Audio and Speech Eval Frameworks: WER, BLEURT, and MOS Scoring in CI

Audio and Speech Eval Frameworks: WER, BLEURT, and MOS Scoring in CI

Speech AI systems — transcription APIs, TTS engines, voice assistants — produce outputs that don't fit a binary pass/fail test. The question is never "did it produce output" but "is the output good enough." Answering that question consistently, automatically, and in CI requires evaluation frameworks purpose-built for audio and speech.

This guide covers the three most important evaluation approaches: Word Error Rate (WER) for transcription, BLEURT for natural language quality, and Mean Opinion Score (MOS) for speech synthesis. We'll set up each one with working code and show how to gate CI pipelines on them.

Word Error Rate (WER)

WER is the standard metric for automatic speech recognition (ASR) quality. It compares a reference transcript (ground truth) against the hypothesis (what the model produced) and counts the minimum number of word-level edits needed to transform one into the other.

WER = (Substitutions + Deletions + Insertions) / Total Reference Words

A WER of 0.05 means 5% of words are wrong. General-purpose models like Whisper typically achieve 3–5% WER on clean English.
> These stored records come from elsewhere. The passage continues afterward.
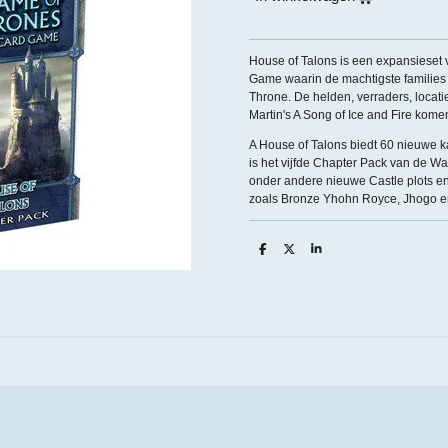
House of Talons is een expansieset
Game waarin de machtigste families 
Throne. De helden, verraders, locat
Martin's A Song of Ice and Fire komen 
A House of Talons biedt 60 nieuwe k
is het vijfde Chapter Pack van de W
onder andere nieuwe Castle plots en
zoals Bronze Yhohn Royce, Jhogo en
D
D
S
e
e
h
l
e
a
e
l
r
n
e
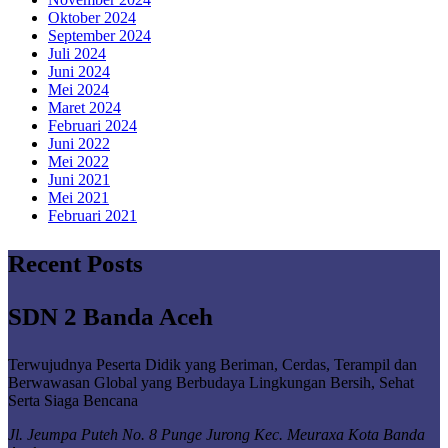
Oktober 2024
September 2024
Juli 2024
Juni 2024
Mei 2024
Maret 2024
Februari 2024
Juni 2022
Mei 2022
Juni 2021
Mei 2021
Februari 2021
Recent Posts
SDN 2 Banda Aceh
Terwujudnya Peserta Didik yang Beriman, Cerdas, Terampil dan
Berwawasan Global yang Berbudaya Lingkungan Bersih, Sehat
Serta Siaga Bencana
Jl. Jeumpa Puteh No. 8 Punge Jurong Kec. Meuraxa Kota Banda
Accented speech or technical vocabulary can push this to 15–25%.

Installing jiwer

pip install jiwer

Basic WER calculation

import jiwer

def compute_wer(reference: str, hypothesis: str) -> float:
    """
    Compute Word Error Rate after normalizing both strings.
    Normalization prevents trivial differences (case, punctuation)
    from inflating the error rate.
    """
    transform = jiwer.Compose([
        jiwer.ToLowerCase(),
        jiwer.RemovePunctuation(),
        jiwer.Strip(),
        jiwer.ReduceToListOfListOfWords()
    ])
    
    return jiwer.wer(
        reference,
        hypothesis,
        truth_transform=transform,
        hypothesis_transform=transform
    )

# Example
reference = "The meeting starts at three thirty in the afternoon."
hypothesis = "The meeting starts at 3:30 in the afternoon."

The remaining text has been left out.